[PROBLEM TO WORK ON] Using the entries below, output each line exactly from the first through the one that contains "Encore une fois, difficile".

(Page-level text extractions)
::::::::::
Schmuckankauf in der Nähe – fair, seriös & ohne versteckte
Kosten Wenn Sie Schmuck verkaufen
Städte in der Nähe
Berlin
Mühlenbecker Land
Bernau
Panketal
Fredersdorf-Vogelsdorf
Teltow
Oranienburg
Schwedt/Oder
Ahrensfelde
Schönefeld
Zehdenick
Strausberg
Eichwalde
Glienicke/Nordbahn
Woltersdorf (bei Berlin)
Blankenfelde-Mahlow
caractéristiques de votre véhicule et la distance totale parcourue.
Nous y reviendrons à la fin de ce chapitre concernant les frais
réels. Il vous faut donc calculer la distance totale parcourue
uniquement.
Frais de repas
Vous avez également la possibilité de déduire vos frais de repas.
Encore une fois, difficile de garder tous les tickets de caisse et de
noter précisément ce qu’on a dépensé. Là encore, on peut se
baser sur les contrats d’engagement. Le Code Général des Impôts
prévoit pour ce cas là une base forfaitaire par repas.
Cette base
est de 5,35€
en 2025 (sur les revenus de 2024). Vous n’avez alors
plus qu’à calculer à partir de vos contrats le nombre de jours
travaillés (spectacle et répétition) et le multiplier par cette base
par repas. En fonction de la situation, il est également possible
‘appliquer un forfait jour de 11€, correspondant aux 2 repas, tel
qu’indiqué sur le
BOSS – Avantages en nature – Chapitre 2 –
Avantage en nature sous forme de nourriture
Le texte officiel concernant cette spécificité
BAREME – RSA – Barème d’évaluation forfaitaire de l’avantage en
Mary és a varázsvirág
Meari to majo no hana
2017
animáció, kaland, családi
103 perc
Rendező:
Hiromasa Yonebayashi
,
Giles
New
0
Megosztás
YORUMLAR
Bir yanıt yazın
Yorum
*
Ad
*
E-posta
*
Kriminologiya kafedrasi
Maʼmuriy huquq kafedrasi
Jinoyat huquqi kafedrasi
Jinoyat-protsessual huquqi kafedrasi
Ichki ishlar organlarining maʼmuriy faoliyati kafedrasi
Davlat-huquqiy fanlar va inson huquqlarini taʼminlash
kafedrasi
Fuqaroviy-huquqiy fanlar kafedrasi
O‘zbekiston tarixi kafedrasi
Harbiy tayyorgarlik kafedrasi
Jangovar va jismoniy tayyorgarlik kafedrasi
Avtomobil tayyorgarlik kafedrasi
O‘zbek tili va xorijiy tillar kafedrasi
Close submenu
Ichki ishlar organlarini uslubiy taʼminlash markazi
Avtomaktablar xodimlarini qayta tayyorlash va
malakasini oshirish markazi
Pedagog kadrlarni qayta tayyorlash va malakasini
::::::::::
[ANSWER TO THE PROBLEM]
Schmuckankauf in der Nähe – fair, seriös & ohne versteckte
Kosten Wenn Sie Schmuck verkaufen
Städte in der Nähe
Berlin
Mühlenbecker Land
Bernau
Panketal
Fredersdorf-Vogelsdorf
Teltow
Oranienburg
Schwedt/Oder
Ahrensfelde
Schönefeld
Zehdenick
Strausberg
Eichwalde
Glienicke/Nordbahn
Woltersdorf (bei Berlin)
Blankenfelde-Mahlow
caractéristiques de votre véhicule et la distance totale parcourue.
Nous y reviendrons à la fin de ce chapitre concernant les frais
réels. Il vous faut donc calculer la distance totale parcourue
uniquement.
Frais de repas
Vous avez également la possibilité de déduire vos frais de repas.
Encore une fois, difficile de garder tous les tickets de caisse et de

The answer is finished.